As highly selective and sensitive molecules, fluorescence sensors are of great importance and exhibit potential applications for the detection of metal ions in biological systems and the environment.1 Among the metal ions, aluminium ions widely exist in the environment, and aluminium is the third most abundant element in the Earth's crust. Aluminium ions affect the activity of gastrointestinal enzymes and excess aluminium ions are toxic to the central nervous system. Moreover, they lead to many diseases, such as Alzheimer's and Parkinson's disease, as well as bone softening and chronic renal failure.2 Thus, aluminium ions are attracting increasing attention. To date, numerous fluorescence sensors toward aluminium ions have been synthesized and their fluorescence sensing activities have also been investigated. However, these sensors are mainly derived from organic molecules; thus, they exhibit low water-solubility and potentially high toxicity.

Supramolecular systems from porphyrins, phthalocyanines, and cyclodextrin have been widely studied in the bioimaging, optical, and electronic fields and as biological hybrid nanomaterials, biological sensors, and drug delivery systems.3–7 Supramolecular systems can assembled to form unique architectures via supramolecular interactions such as hydrogen bonds, van der Waals forces, Coulomb force, and π–π conjugation, which display particular structures and special performances.8,9 As one of the most important applied forces in supramolecular chemistry, host–guest interactions can realize supramolecular self-assembly and disassembly via diverse stimuli. During the past decade, some host–guest supramolecular self-assembly materials have been synthesized and their structure–function relationships have been well studied.10–12 Cyclodextrin, which is a favorable water-soluble host material, is usually used to construct various supramolecular self-assembly systems with appropriate guest molecules such as azobenzene, vanillin, and adamantine.13,14 Host–guest type superamphiphiles consist of a hydrophilic host and a hydrophobic tail guest. Based on the supramolecular self-assembly, water-solubility can be enhanced and the toxicity of the guest is reduced. At present, great efforts have been devoted towards searching novel guest molecules and construction of supramolecular materials with special functions. To date, most researchers just employ simple alkyl chains as the hydrophobic guests that serve as the hydrophobic portion.15 Moreover, supramolecular host–guest systems from cyclodextrin are fabricated with specific architectures and are a focus of pharmaceutical research. However, little attention has been paid to the fluorescence activity of these host–guest systems.16

Herein, a simple organic molecule derived from paeonol was synthesized, which was assembled with β-cyclodextrin via supramolecular interactions. Based on the self-assembly, a host–guest system was fabricated and systemically characterized. In addition, we clearly observed the clear internal structure of the host–guest system via HRTEM for the first time. In this system, the water-insoluble organic molecule was designed to directly act as the hydrophobic tail of a superamphiphile, which could further self-assemble into the cavity of β-cyclodextrin in an aqueous solution. The fluorescence sensing activities of the host–guest system were investigated, and it exhibited specific sensing activities toward aluminium ions in water media.

Results and discussion

Synthesis of the host–guest system

The synthetic route for the host–guest system is shown in Scheme 1 and the detailed synthetic process is presented in the Experimental section. Additionally, the host–guest system was characterized via NMR and IR spectroscopy and SEM and HRTEM.
image file: c7ra06915d-s1.tif
Scheme 1 Synthetic route for the organic molecule (L) and the supramolecular self-assembly host–guest system (TEPA-β-CD–L).

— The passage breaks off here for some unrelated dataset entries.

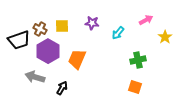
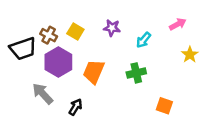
yellow square: (62, 26) -> (75, 32), turned 32
yellow star: (165, 37) -> (190, 55), moved
green cross: (138, 60) -> (136, 73), moved
gray arrow: (35, 77) -> (43, 94), turned 30

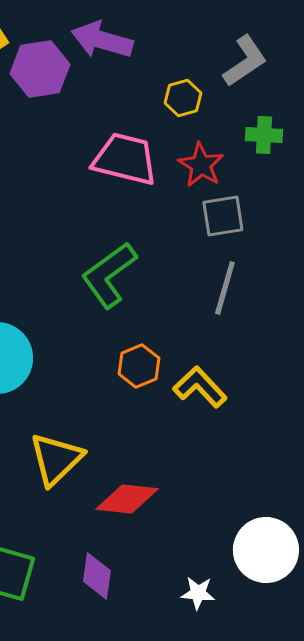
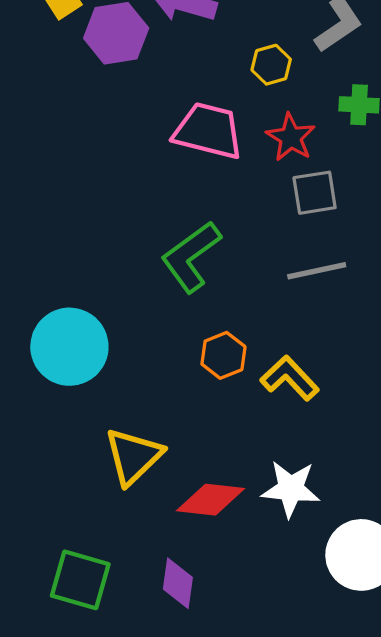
gray line: (225, 288) -> (317, 271), turned 62
white star: (198, 593) -> (291, 489), moved, size x1.6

Structural analyses of the host–guest system

As observed the SEM analysis (Fig. 1), the compound shows a similar surface morphology (multilayered sheet structure) with TEPA-β-CD, which can assemble into an irregular architecture. The morphology from the SEM image indicates no remarkable change in the surface features of TEPA-β-CD–L. In addition, to illustrate the successful self-assembly between TEPA-β-CD and L, HRTEM was utilized to illustrate the clearer structure of the host–guest system (Fig. 2). In the HRTEM image, the obvious difference of alternating dark and bright areas appeared; the interior of the crystal lattice, which is the dark field (more N element from L) representing L, as indicated by the arrow, exhibits a striking contrast with the bright field (TEPA-β-CD). Moreover, the diffraction fringe graph (5 nm resolution ratio) from TEPA-β-CD also demonstrates that there are two different substances. Additionally, the peaks of N and O from the EDX spectrum overlap (Fig. 2); this indicates that L and TEPA-β-CD combine together via host–guest interactions. Thus, it is difficult to distinguish N and O.
image file: c7ra06915d-f1.tif
Fig. 1 SEM images of TEPA-β-CD (a and a-1) and TEPA-β-CD–L (b and b-1).

image file: c7ra06915d-f2.tif
Fig. 2 HRTEM images and EDX spectrum of TEPA-β-CD–L.

Fluorescence spectral analysis and response mechanism inference

To confirm the fluorescence selectivity of TEPA-β-CD–L toward various metal ions (Al3+, Zn2+, Cu2+, Cd2+, Hg2+, Mg2+, K+, Mn2+, and Cr3+), its fluorescence behavior (Fig. 3) was investigated upon the addition of metal ions in aqueous media (pH = 7.2). The water-soluble compound TEPA-β-CD–L exhibited a significant blue fluorescence emission band at 400 nm in the aqueous media (pH = 7.2). After the addition of various metal ions, only Al3+ led to an obvious fluorescence emissive wavelength shift from 400 nm to 420 nm along with a change in fluorescence from blue to green under UV light in pure aqueous media. Moreover, the fluorescence intensity decreased. Additionally, other metal ions did not cause obvious fluorescence emissive changes in TEPA-β-CD–L. This experiment proved that the coordination between Al3+ and TEPA-β-CD–L caused the shift in the emissive wavelength of TEPA-β-CD–L in aqueous media. Thus, the fluorescence behavior of TEPA-β-CD–L preliminarily indicates that water-soluble TEPA-β-CD–L could be utilized as a fluorescence probe for Al3+ in aqueous media.
image file: c7ra06915d-f3.tif
Fig. 3 Fluorescence selectivity spectra of TEPA-β-CD–L with various metal ions. Excitation wavelength is 320 nm.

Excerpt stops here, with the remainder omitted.